This is an automated email from the ASF dual-hosted git repository.
vincbeck pushed a commit to branch main
in repository https://gitbox.apache.org/repos/asf/airflow.git
The following commit(s) were added to refs/heads/main by this push:
new 98ea29a1e9f Upload log with `put_object` in `s3_task_handler` (#68619)
98ea29a1e9f is described below
commit 98ea29a1e9f212d8cd004887be95070b41a3762e
Author: PoAn Yang <[email protected]>
AuthorDate: Tue Jun 16 22:31:57 2026 +0900
Upload log with `put_object` in `s3_task_handler` (#68619)
When S3 is configured as the remote log backend, task log files are
incorrectly reported as task outputs in OpenLineage events.
Upload the log via the boto3 client directly (get_conn().put_object(...))
instead of S3Hook.load_string(), so the log write never touches the hook
lineage collector.
---
.../providers/amazon/aws/log/s3_task_handler.py | 18 +++++++++++++-----
.../tests/unit/amazon/aws/log/test_s3_task_handler.py | 15 +++++++++++++++
2 files changed, 28 insertions(+), 5 deletions(-)
diff --git
a/providers/amazon/src/airflow/providers/amazon/aws/log/s3_task_handler.py
b/providers/amazon/src/airflow/providers/amazon/aws/log/s3_task_handler.py
index d27530f7c87..b1ce26098fb 100644
--- a/providers/amazon/src/airflow/providers/amazon/aws/log/s3_task_handler.py
+++ b/providers/amazon/src/airflow/providers/amazon/aws/log/s3_task_handler.py
@@ -128,16 +128,24 @@ class S3RemoteLogIO(LoggingMixin): # noqa: D101
self.log.exception("Could not verify previous log to append")
return False
+ bucket, key = self.hook.parse_s3_url(remote_log_location)
+ # Upload the log via the boto3 client directly instead of
S3Hook.load_string. The hook's
+ # upload helpers report the object to the hook lineage collector,
which would make task
+ # logs show up as task outputs in OpenLineage events. Logs are not
task data assets.
+ extra_args = {}
+ if conf.getboolean("logging", "ENCRYPT_S3_LOGS"):
+ extra_args["ServerSideEncryption"] = "AES256"
+
# Default to a single retry attempt because s3 upload failures are
# rare but occasionally occur. Multiple retry attempts are unlikely
# to help as they usually indicate non-ephemeral errors.

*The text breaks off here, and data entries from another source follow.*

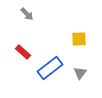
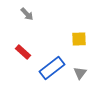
blue rectangle: moved 2 px right
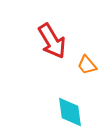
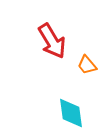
cyan diamond: moved 1 px right, 1 px down
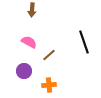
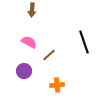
orange cross: moved 8 px right
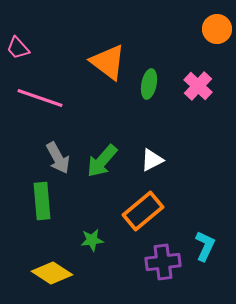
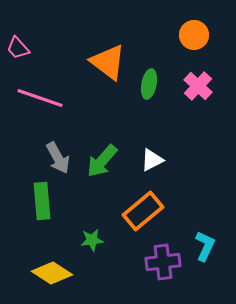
orange circle: moved 23 px left, 6 px down
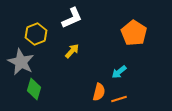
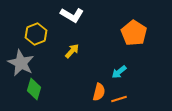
white L-shape: moved 3 px up; rotated 55 degrees clockwise
gray star: moved 1 px down
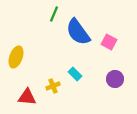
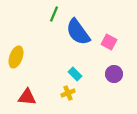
purple circle: moved 1 px left, 5 px up
yellow cross: moved 15 px right, 7 px down
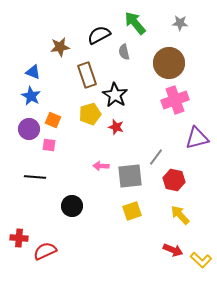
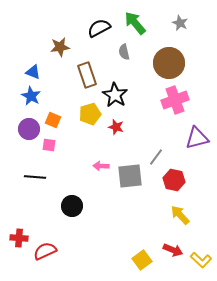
gray star: rotated 21 degrees clockwise
black semicircle: moved 7 px up
yellow square: moved 10 px right, 49 px down; rotated 18 degrees counterclockwise
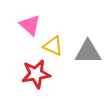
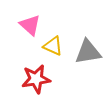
gray triangle: rotated 8 degrees counterclockwise
red star: moved 5 px down
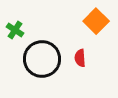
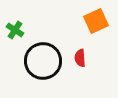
orange square: rotated 20 degrees clockwise
black circle: moved 1 px right, 2 px down
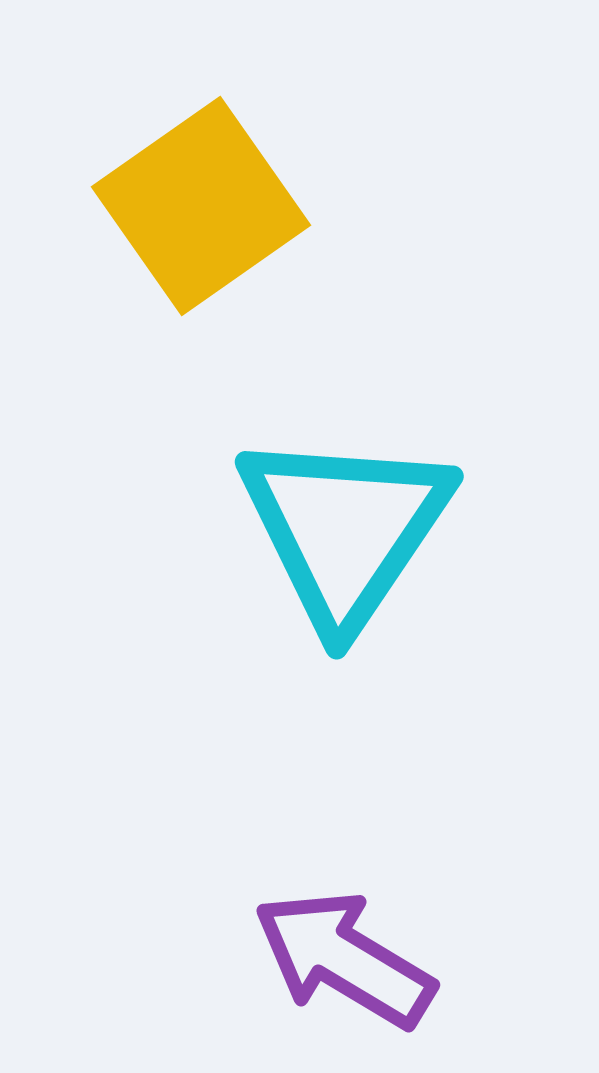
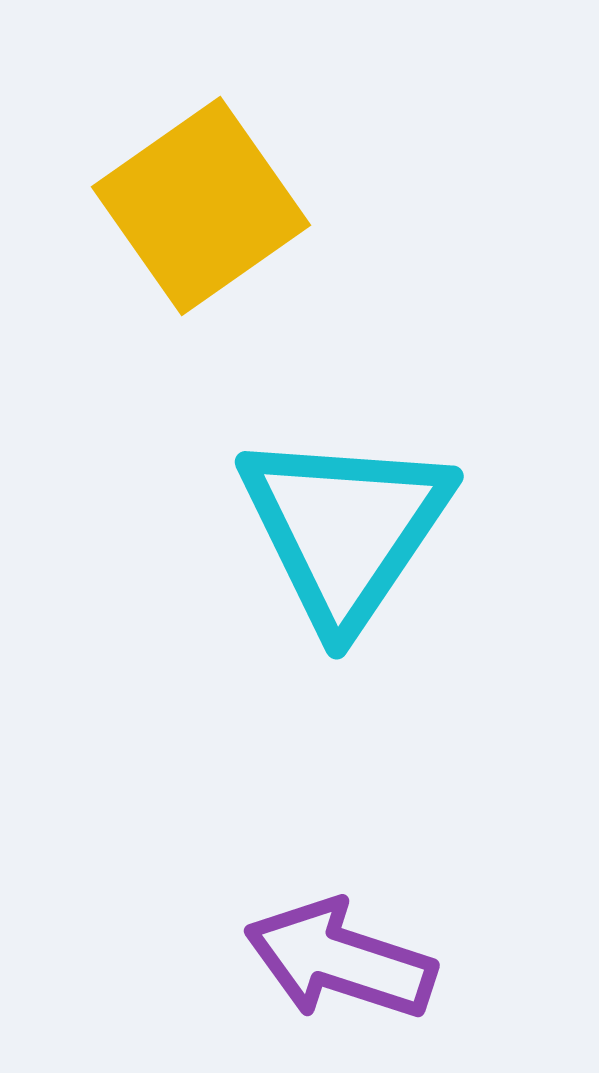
purple arrow: moved 4 px left, 1 px down; rotated 13 degrees counterclockwise
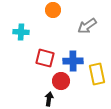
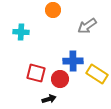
red square: moved 9 px left, 15 px down
yellow rectangle: rotated 45 degrees counterclockwise
red circle: moved 1 px left, 2 px up
black arrow: rotated 64 degrees clockwise
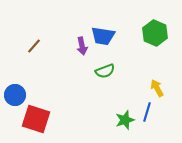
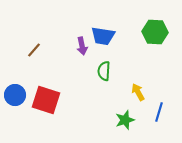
green hexagon: moved 1 px up; rotated 20 degrees counterclockwise
brown line: moved 4 px down
green semicircle: moved 1 px left; rotated 114 degrees clockwise
yellow arrow: moved 19 px left, 4 px down
blue line: moved 12 px right
red square: moved 10 px right, 19 px up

for try_num in range(1 + max_retry):
try:
- self.hook.load_string(
- log,
- key=remote_log_location,
- replace=True,
- encrypt=conf.getboolean("logging", "ENCRYPT_S3_LOGS"),
+ self.hook.get_conn().put_object(
+ Bucket=bucket,
+ Key=key,
+ Body=log.encode("utf-8"),
+ **extra_args,
)
break
except Exception:
diff --git a/providers/amazon/tests/unit/amazon/aws/log/test_s3_task_handler.py
b/providers/amazon/tests/unit/amazon/aws/log/test_s3_task_handler.py
index 211a213b3b8..01614ff732b 100644
--- a/providers/amazon/tests/unit/amazon/aws/log/test_s3_task_handler.py
+++ b/providers/amazon/tests/unit/amazon/aws/log/test_s3_task_handler.py
@@ -184,6 +184,21 @@ class TestS3RemoteLogIO:
assert body == b"previous \ntext"
+ def test_write_does_not_expose_lineage(self, hook_lineage_collector):
+ # Remote task logs are not task data assets, so uploading them must
not add the S3 object
+ # as a task output in OpenLineage events.
+ self.subject.write("text", self.remote_log_location)

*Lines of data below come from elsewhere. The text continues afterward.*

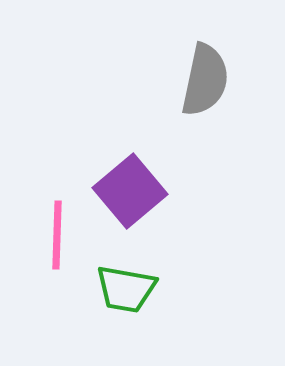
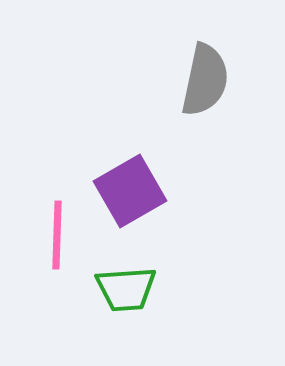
purple square: rotated 10 degrees clockwise
green trapezoid: rotated 14 degrees counterclockwise
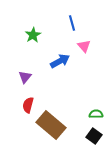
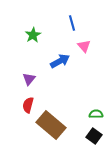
purple triangle: moved 4 px right, 2 px down
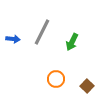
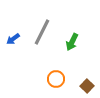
blue arrow: rotated 136 degrees clockwise
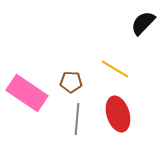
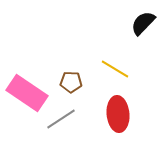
red ellipse: rotated 12 degrees clockwise
gray line: moved 16 px left; rotated 52 degrees clockwise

+ assert hook_lineage_collector.collected_assets.outputs == []
+ assert hook_lineage_collector.collected_assets.inputs == []
+
+ @conf_vars({("logging", "encrypt_s3_logs"): "True"})

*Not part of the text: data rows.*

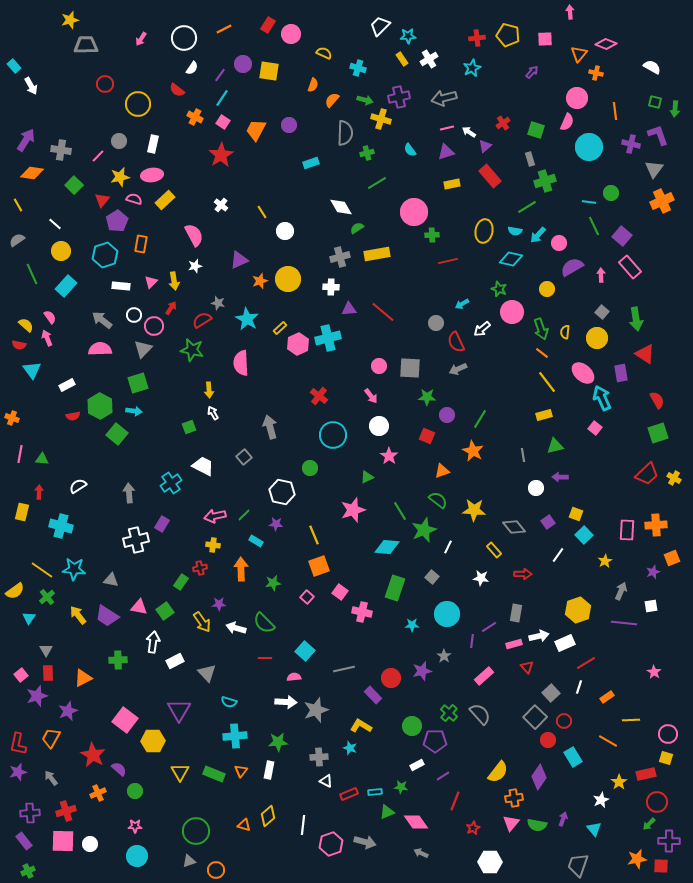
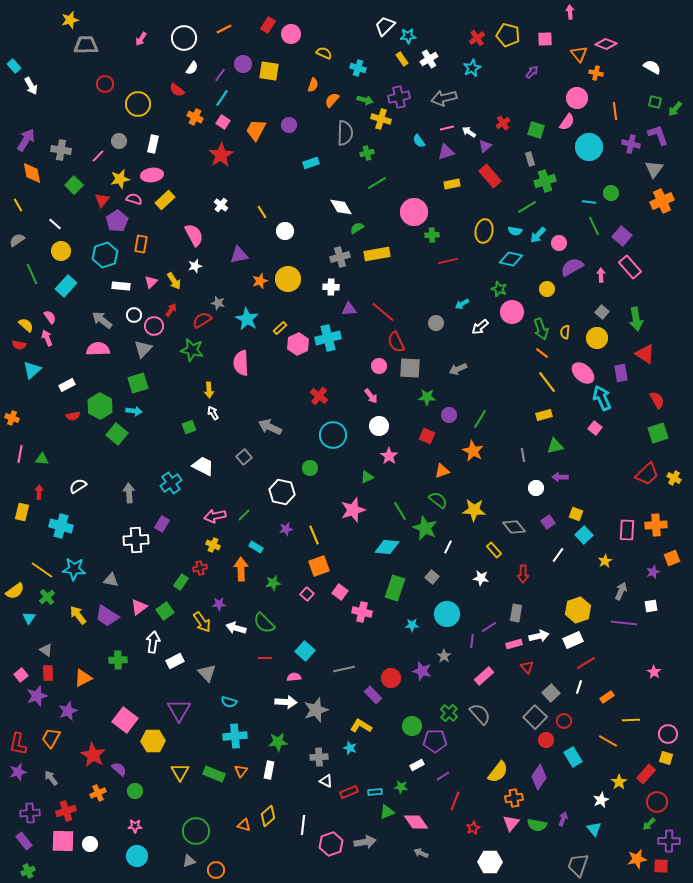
white trapezoid at (380, 26): moved 5 px right
red cross at (477, 38): rotated 28 degrees counterclockwise
orange triangle at (579, 54): rotated 18 degrees counterclockwise
green arrow at (675, 109): rotated 35 degrees clockwise
pink semicircle at (567, 122): rotated 12 degrees clockwise
cyan semicircle at (410, 150): moved 9 px right, 9 px up
orange diamond at (32, 173): rotated 70 degrees clockwise
yellow star at (120, 177): moved 2 px down
purple triangle at (239, 260): moved 5 px up; rotated 12 degrees clockwise
yellow arrow at (174, 281): rotated 24 degrees counterclockwise
red arrow at (171, 308): moved 2 px down
white arrow at (482, 329): moved 2 px left, 2 px up
red semicircle at (456, 342): moved 60 px left
pink semicircle at (100, 349): moved 2 px left
cyan triangle at (32, 370): rotated 24 degrees clockwise
purple circle at (447, 415): moved 2 px right
gray arrow at (270, 427): rotated 50 degrees counterclockwise
purple star at (276, 524): moved 10 px right, 5 px down; rotated 16 degrees counterclockwise
green star at (424, 530): moved 1 px right, 2 px up; rotated 25 degrees counterclockwise
white cross at (136, 540): rotated 10 degrees clockwise
cyan rectangle at (256, 541): moved 6 px down
yellow cross at (213, 545): rotated 16 degrees clockwise
red arrow at (523, 574): rotated 90 degrees clockwise
pink square at (307, 597): moved 3 px up
pink triangle at (139, 607): rotated 48 degrees counterclockwise
white rectangle at (565, 643): moved 8 px right, 3 px up
gray triangle at (46, 650): rotated 24 degrees counterclockwise
purple star at (422, 671): rotated 30 degrees clockwise
red circle at (548, 740): moved 2 px left
red rectangle at (646, 774): rotated 36 degrees counterclockwise
red rectangle at (349, 794): moved 2 px up
gray arrow at (365, 842): rotated 25 degrees counterclockwise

+ def test_write_with_encryption(self):
+ self.subject.write("text", self.remote_log_location)
+ resp = self.conn.head_object(Bucket="bucket", Key=self.remote_log_key)
+ assert resp["ServerSideEncryption"] == "AES256"
+ body = boto3.resource("s3").Object("bucket",
self.remote_log_key).get()["Body"].read()
+ assert body == b"text"
+
def test_upload_repeated_appends_no_duplication(self):
"""Simulate reschedule-mode sensor: each cycle appends to the local
log, then uploads.